## TO DO:
Search term "municipal": please show all lines in the listing that contain it.

::: AVAILABLE DATA

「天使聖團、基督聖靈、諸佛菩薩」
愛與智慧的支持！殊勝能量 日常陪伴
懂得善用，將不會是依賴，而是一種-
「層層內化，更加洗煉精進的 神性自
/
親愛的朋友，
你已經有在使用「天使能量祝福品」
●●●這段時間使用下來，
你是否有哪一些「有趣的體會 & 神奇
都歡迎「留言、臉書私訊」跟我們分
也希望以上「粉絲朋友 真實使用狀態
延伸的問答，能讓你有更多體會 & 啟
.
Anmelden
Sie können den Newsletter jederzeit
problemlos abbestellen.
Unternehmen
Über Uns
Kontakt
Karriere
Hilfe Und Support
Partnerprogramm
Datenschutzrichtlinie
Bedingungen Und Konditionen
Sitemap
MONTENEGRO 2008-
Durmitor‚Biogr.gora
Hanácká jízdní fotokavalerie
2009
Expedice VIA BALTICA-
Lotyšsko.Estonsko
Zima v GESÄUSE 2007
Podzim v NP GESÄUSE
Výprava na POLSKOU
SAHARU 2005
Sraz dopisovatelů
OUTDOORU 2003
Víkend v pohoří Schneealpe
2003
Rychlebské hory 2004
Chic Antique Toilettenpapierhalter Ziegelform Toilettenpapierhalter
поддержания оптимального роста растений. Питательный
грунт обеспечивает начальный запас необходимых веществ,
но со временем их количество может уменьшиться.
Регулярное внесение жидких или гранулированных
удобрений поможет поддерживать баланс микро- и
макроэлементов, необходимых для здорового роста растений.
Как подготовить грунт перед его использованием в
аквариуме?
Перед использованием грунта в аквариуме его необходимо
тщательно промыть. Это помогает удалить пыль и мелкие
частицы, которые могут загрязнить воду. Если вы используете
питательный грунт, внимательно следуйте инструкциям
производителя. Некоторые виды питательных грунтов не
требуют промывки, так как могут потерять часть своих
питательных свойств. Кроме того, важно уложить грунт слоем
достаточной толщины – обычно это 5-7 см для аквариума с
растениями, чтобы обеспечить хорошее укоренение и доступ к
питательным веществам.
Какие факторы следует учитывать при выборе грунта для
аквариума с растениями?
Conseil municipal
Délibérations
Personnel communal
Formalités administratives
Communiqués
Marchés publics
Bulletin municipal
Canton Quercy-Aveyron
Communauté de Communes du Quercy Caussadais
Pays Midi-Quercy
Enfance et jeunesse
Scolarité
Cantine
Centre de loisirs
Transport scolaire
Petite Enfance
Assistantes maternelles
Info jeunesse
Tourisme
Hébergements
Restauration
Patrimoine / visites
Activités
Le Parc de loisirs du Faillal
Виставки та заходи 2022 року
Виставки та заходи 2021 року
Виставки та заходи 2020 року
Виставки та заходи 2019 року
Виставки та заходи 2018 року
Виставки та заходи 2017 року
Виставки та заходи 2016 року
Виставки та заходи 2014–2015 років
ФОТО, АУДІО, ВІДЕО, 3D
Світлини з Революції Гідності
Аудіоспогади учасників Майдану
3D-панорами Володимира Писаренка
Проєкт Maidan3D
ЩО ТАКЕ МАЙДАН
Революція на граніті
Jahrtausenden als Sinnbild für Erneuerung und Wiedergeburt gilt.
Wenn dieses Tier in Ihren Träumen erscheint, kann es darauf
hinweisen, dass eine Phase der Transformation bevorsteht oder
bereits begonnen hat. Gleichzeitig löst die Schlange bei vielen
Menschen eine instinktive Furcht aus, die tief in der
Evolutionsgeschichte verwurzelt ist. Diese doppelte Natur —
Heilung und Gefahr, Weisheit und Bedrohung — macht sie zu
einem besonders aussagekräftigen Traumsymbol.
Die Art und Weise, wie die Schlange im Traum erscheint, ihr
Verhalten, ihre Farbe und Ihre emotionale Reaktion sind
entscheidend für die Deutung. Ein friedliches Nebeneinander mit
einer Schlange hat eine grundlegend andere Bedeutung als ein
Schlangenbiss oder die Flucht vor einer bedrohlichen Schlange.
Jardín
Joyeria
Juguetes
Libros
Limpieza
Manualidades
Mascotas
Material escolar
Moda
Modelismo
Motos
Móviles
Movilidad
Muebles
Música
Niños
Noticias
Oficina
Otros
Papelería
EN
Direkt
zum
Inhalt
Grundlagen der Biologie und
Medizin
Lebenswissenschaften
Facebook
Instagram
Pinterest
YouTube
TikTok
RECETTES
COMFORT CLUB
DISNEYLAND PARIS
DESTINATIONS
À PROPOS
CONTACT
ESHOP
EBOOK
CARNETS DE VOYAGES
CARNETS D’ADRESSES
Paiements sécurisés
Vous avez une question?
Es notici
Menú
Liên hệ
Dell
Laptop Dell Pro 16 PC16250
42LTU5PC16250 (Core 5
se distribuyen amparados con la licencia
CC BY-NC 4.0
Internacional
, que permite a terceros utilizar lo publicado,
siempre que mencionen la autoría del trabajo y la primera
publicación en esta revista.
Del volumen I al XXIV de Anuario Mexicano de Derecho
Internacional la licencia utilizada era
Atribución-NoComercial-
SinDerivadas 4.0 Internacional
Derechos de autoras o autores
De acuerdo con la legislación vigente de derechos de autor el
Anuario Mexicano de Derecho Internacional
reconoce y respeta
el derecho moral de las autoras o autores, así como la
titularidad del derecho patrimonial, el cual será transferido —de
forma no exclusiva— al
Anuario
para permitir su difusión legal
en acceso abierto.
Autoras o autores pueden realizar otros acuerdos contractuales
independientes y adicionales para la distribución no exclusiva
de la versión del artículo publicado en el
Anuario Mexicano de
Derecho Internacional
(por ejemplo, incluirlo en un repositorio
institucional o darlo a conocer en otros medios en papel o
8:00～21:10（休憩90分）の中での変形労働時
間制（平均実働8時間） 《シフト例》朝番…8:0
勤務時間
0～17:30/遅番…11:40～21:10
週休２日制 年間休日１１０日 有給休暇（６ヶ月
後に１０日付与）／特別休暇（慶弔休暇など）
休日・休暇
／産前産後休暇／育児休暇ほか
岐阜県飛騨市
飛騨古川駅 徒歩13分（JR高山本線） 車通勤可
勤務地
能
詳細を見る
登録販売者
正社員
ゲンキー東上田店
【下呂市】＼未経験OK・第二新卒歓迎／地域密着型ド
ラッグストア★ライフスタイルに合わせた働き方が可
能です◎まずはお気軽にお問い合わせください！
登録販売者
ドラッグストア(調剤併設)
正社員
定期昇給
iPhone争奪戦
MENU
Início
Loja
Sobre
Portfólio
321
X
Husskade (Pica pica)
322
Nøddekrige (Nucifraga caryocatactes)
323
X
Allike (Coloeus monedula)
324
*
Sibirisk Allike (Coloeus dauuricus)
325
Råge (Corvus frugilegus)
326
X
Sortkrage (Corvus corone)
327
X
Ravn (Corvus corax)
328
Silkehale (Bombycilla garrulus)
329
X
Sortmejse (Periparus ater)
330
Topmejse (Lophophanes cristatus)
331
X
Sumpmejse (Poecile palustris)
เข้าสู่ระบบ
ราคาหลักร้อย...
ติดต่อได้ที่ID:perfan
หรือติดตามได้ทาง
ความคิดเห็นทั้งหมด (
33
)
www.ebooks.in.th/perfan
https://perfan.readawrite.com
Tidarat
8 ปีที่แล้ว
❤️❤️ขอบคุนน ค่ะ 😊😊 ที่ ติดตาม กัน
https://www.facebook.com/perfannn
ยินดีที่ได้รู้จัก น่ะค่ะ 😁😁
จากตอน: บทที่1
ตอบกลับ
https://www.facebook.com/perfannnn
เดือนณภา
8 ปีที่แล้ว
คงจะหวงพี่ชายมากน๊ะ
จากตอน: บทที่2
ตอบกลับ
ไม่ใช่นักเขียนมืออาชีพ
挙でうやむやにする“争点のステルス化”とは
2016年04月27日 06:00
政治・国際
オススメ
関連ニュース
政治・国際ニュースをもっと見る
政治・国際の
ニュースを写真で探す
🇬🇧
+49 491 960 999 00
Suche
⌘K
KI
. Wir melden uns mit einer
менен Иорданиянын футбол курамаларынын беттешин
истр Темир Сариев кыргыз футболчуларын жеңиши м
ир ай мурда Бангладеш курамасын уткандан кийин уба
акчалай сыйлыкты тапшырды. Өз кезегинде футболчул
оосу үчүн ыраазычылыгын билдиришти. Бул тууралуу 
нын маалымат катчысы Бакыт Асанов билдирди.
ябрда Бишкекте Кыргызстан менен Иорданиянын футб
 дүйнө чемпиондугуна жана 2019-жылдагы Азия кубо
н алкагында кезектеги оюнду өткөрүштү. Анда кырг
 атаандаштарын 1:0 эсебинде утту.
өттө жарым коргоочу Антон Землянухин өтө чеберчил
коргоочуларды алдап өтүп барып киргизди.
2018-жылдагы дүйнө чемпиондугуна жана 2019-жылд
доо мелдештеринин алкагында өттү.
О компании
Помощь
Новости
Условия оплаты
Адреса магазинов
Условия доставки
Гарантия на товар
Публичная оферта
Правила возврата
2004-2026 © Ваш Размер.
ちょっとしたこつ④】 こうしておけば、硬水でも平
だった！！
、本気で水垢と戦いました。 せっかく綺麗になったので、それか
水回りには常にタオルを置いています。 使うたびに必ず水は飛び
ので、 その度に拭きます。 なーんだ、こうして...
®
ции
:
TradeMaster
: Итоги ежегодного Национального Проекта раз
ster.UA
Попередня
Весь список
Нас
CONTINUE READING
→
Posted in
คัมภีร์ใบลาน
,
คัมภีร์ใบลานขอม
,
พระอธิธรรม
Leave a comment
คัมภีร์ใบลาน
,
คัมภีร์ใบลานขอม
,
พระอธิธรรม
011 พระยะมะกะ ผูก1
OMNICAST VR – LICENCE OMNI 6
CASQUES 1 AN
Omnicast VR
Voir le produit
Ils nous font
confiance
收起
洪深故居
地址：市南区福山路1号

::::::

## ANSWER AREA:
Conseil municipal
Bulletin municipal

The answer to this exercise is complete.